#### [Work to complete]
Print the data below again in full, exactly as it stands, with no images.

Saved entries
== Segment start ==

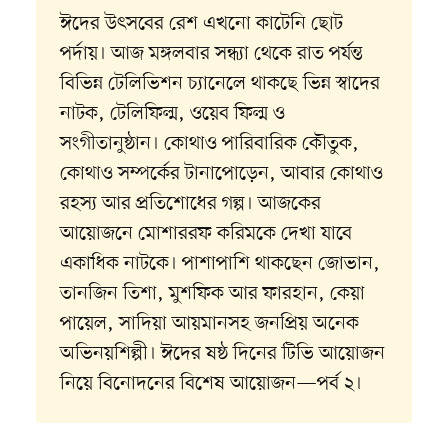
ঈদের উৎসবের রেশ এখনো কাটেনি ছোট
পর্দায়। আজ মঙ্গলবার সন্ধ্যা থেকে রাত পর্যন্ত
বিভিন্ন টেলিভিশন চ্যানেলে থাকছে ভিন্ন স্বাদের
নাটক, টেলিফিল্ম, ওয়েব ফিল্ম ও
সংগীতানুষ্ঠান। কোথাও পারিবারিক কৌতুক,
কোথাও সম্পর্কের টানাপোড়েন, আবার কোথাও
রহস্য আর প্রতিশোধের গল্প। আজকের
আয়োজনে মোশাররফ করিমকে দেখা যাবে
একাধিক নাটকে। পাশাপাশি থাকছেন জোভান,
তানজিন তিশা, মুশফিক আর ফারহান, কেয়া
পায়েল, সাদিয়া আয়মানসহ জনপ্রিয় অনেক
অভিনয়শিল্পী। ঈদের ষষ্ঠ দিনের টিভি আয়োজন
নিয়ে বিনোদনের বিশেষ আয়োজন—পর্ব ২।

== Segment end ==

#### [Solution to the exercise]
ঈদের উৎসবের রেশ এখনো কাটেনি ছোট
পর্দায়। আজ মঙ্গলবার সন্ধ্যা থেকে রাত পর্যন্ত
বিভিন্ন টেলিভিশন চ্যানেলে থাকছে ভিন্ন স্বাদের
নাটক, টেলিফিল্ম, ওয়েব ফিল্ম ও
সংগীতানুষ্ঠান। কোথাও পারিবারিক কৌতুক,
কোথাও সম্পর্কের টানাপোড়েন, আবার কোথাও
রহস্য আর প্রতিশোধের গল্প। আজকের
আয়োজনে মোশাররফ করিমকে দেখা যাবে
একাধিক নাটকে। পাশাপাশি থাকছেন জোভান,
তানজিন তিশা, মুশফিক আর ফারহান, কেয়া
পায়েল, সাদিয়া আয়মানসহ জনপ্রিয় অনেক
অভিনয়শিল্পী। ঈদের ষষ্ঠ দিনের টিভি আয়োজন
নিয়ে বিনোদনের বিশেষ আয়োজন—পর্ব ২।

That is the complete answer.